The principle of operation of Class C amplifiers is indicated in Fig. 23 N, where the grid bias is set at approximately twice the cutoff value.

Fig. 23 N. The principle of Class C amplifiers. Plate current flows only during part of one-half cycle

The plate current flows only during a portion of the positive half-cycle of the input signal voltage. The input signal voltage must be sufficiently great to drive the grid positive up to saturation. Then the plate efficiency will be high (70 to 75 per cent), the power output will be large, although the power amplification is low. In this type of amplifier, the plate current is proportional to the plate voltage and hence the output power is proportional to the square of the plate voltage. Class C amplifiers are very efficient because the plate current flows only during part of one half-cycle, but their distortion is very bad if they are used without tuned circuits in the amplification of audio signals.
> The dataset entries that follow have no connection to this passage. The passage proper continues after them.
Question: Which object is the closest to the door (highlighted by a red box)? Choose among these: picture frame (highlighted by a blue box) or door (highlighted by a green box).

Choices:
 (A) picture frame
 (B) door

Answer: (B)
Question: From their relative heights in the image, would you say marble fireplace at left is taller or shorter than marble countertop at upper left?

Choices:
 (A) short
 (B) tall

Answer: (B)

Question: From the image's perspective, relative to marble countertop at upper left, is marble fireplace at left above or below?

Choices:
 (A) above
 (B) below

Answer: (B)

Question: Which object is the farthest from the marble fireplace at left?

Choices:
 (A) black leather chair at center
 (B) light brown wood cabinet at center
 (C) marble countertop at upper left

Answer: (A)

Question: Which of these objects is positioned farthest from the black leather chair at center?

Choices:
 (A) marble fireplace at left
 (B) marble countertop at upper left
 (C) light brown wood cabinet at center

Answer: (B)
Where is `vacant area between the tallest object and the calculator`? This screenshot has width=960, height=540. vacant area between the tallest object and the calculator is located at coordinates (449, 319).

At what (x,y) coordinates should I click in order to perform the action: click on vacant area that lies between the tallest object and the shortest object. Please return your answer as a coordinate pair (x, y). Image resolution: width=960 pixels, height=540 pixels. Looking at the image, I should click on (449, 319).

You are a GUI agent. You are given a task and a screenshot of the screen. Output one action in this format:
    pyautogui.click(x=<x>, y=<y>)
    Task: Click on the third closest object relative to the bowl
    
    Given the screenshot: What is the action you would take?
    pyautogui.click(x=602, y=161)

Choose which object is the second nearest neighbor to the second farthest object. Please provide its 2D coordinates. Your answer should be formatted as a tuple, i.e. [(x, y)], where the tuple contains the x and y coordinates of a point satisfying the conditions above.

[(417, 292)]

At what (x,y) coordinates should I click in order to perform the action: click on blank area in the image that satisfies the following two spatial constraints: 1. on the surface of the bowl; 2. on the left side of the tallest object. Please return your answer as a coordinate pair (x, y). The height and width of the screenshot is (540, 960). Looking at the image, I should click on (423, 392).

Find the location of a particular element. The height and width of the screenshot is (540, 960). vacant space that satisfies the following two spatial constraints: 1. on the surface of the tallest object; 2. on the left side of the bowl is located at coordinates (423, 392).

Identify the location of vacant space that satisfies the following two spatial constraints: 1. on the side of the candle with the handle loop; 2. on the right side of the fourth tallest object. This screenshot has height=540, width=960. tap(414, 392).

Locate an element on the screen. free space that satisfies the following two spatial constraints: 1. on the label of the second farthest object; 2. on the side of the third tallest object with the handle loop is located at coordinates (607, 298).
The amplifier is generally used in the amplification of a narrow band of frequencies, say the modulated carrier frequency of a transmitting station, in which case the anti-resonant plate load passes only the fundamental frequency and suppresses the harmonics which arise because of the tube distortion. Class C amplifiers require power in their grid circuit, the more so as the grid goes more positive. This represents a minor loss of energy. Because of their high efficiency, Class C amplifiers are used where a very large power output is the primary consideration, as in the last stages of a transmitter.